Am Wochenende begeisterte das Altenwalder Dorffest die Gäste. Dass es überhaupt ein Fest gab, war nach der Kosten-Diskussion des Vorjahres nicht selbstverständlich. Aber Veranstalter und Stadt fanden einen Kompromiss.

Lachende Kinder jubeln dem Mann in der bunten Hose zu. Dieser hat gerade eine rote Nase an den kleinen Elias und eine an sich selbst verteilt, dann - Simsalabim - sind plötzlich drei daraus geworden. Die jungen Besucher staunen nicht schlecht und die Erwachsenen nicht minder.

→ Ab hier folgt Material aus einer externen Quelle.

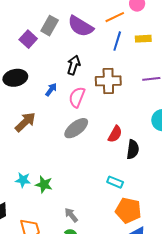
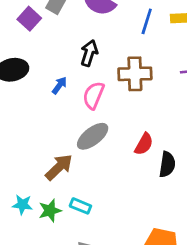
brown arrow: (25, 122) -> (59, 167), moved
cyan rectangle: (115, 182) -> (80, 206), moved
green star: (44, 184) -> (50, 211), turned -30

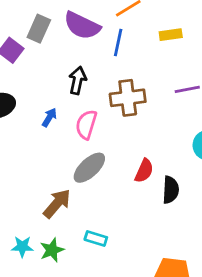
blue line: (147, 21) -> (118, 43), moved
cyan rectangle: (80, 206) -> (96, 239), moved

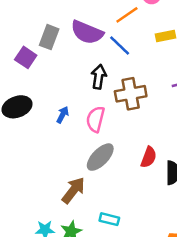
blue line: (118, 43) -> (120, 46), turned -55
black arrow: (78, 80) -> (99, 77), moved

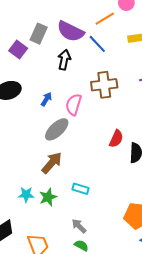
black arrow: (99, 77) -> (64, 60), moved
gray ellipse: (100, 157) -> (57, 129), moved

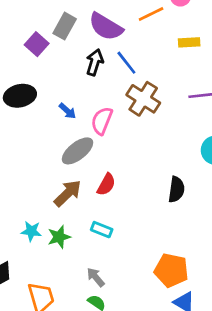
blue line: (97, 44) -> (126, 63), moved
brown cross: (104, 85) -> (143, 99), turned 35
blue arrow: (46, 99) -> (67, 111), turned 96
red semicircle: (116, 139) -> (106, 184), moved

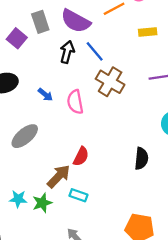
gray rectangle: (65, 26) -> (40, 22), turned -45
pink semicircle: (102, 121) -> (75, 102), turned -30
gray ellipse: (78, 151) -> (25, 136), moved
brown arrow: (68, 193) -> (59, 176), moved

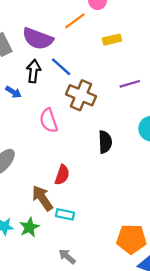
blue arrow: (45, 95) -> (13, 92), moved
black semicircle: (141, 158) -> (105, 142), moved
brown arrow: (59, 176) -> (42, 198), turned -70

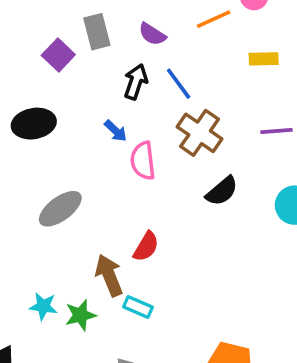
purple semicircle: (38, 39) -> (152, 34), size x0.6
blue arrow: (13, 92) -> (116, 131), moved
black semicircle: (105, 142) -> (222, 191), moved, turned 40

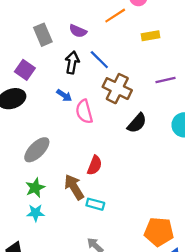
purple square: (58, 55) -> (25, 70), moved
green star: (80, 315) -> (35, 188), moved

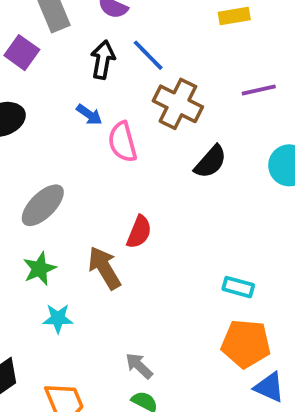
purple square: (25, 70) -> (22, 53), moved
cyan rectangle: (95, 204) -> (238, 287), moved
cyan star: (36, 213) -> (58, 318), moved

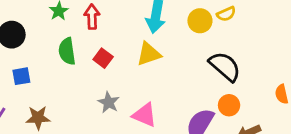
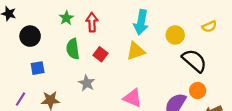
yellow semicircle: (226, 14) -> (209, 26), moved
yellow circle: (200, 21) -> (175, 35), moved
gray star: (109, 102) -> (87, 83), moved

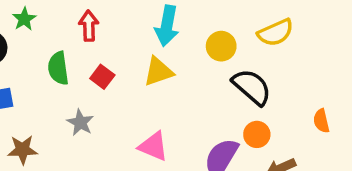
green star: (66, 18) -> (24, 19), moved
yellow semicircle: (209, 26) -> (276, 33), size x1.5

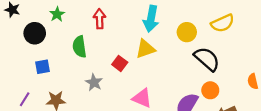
red square: (102, 77) -> (120, 63), moved

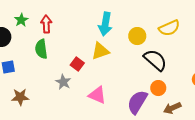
red arrow: (100, 19) -> (46, 24), moved
gray star: (94, 82) -> (63, 82), moved

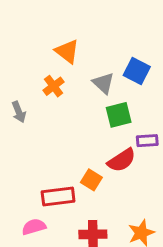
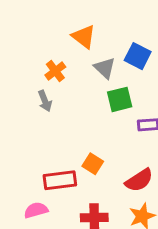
orange triangle: (67, 51) -> (84, 37), moved
gray arrow: (19, 112) -> (45, 101), moved
red semicircle: (122, 160) -> (139, 180), moved

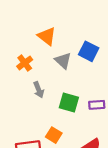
green square: (120, 99) -> (69, 103), moved, turned 30
gray arrow: (45, 101) -> (39, 90), moved

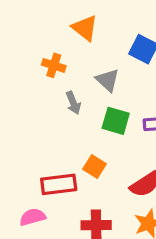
gray triangle: (63, 61) -> (108, 80), moved
orange cross: (25, 63) -> (54, 65), turned -35

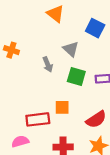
orange cross: (54, 65) -> (11, 50), moved
orange square: (94, 166) -> (62, 107), turned -32

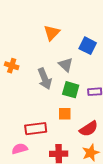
orange triangle: (55, 14) -> (52, 33), turned 36
gray arrow: (48, 64) -> (45, 79), size x1.5
orange square: (62, 107) -> (65, 114), moved

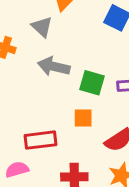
gray triangle: (66, 65) -> (42, 27), moved
gray arrow: (45, 79) -> (54, 67), turned 125

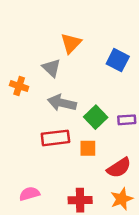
green square: (92, 83) -> (96, 117), turned 30
red rectangle: (40, 140) -> (55, 138), moved

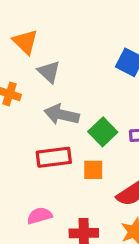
orange triangle: (71, 43) -> (25, 42), moved, turned -30
pink semicircle: (29, 194) -> (40, 216), moved

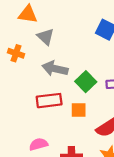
orange triangle: (25, 42) -> (28, 14), turned -36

Der Auftritt des Zauberers Alexander Magnus war einer der Höhepunkte des Altenwalder Dorffestes. Zu diesem hatte die Dorfinteressengemeinschaft (DIG) am vergangenen Wochenende zum 13. Mal eingeladen. Bei strahlendem Sonnenschein und angenehmen Temperaturen hatten sich dazu zahlreiche Besucher unterhalb der katholischen Kirche im Sulzbacher Stadtteil eingefunden. Auch wenn das Traditionsfest auf den ersten Blick etwas kleiner als sonst wirkte: "Wir haben die Zelte etwas umgestellt, das Ganze etwas komprimiert", erklärte Leo Heß, der Vorsitzende der DIG. Auch hatte man im vorigen Jahr Bedenken geäußert, ob man die Feier wegen hoher Nebenkosten nochmals so auf die Beine stellen könnte. "Doch", so der Vorsitzende, "wir haben eine Einigung mit der Stadt erzielt, mit der beide Seiten leben können".

Und so konnten sich die Besucher nicht nur auf eine Zaubershow freuen. Unter anderem gab es Live-Musik von den Bachspatzen, den Hofer Pänz Sängern und dem Duo Mad. Auch der Männerchor gab Kostproben seines Könnens. Dazu traten die Kinder des Pastor-Hein-Kindergarten auf, und die Frauen vom Turnverein reichten Kaffee und Kuchen.

Einige Hundert Pflanzen gab es bei der Blumentombola, die von den Mitgliedern des Obst- und Gartenbauvereins (OGV) ausgerichtet wurde. "Von der Sonnenblume über das Flammende Käthchen bis hin zur Dahlie können die Besucher Schönes gewinnen", so die OGV-Vorsitzende Elfi Groß. Die Pflanzen stammen von einer Gärtnerei aus Dudweiler. Wie so viele Vereine plagen auch den OGV Nachwuchssorgen, weswegen er sich über Neumitglieder freuen würde. "Auf der Internetseite www.gartenbauvereine.de gibt es dazu weitere Infos", sagte Elfi Groß.

Neuigkeiten hatte der Arbeitskreis Dorfgeschichte zu vermelden. Reinhard Zeitz hat die Mitglieder um Hilfe bei einem neuen Buchprojekt gebeten. "Darin geht es um die Lebenserinnerungen des Johann Ludwig Zeitz von 1835 bis 1910", erklärte Peter Bickelmann vom Arbeitskreis. Die Familie stammt aus der Stadt, besaß eine Fabrik am Güterbahnhof und war einer der größten Holzhändler im Südwesten.

Das Buch erscheint voraussichtlich Anfang Juli. Bereits am Dienstag, 29. Juli, wird es dazu im Dorftreff Altenwald eine Lesung geben.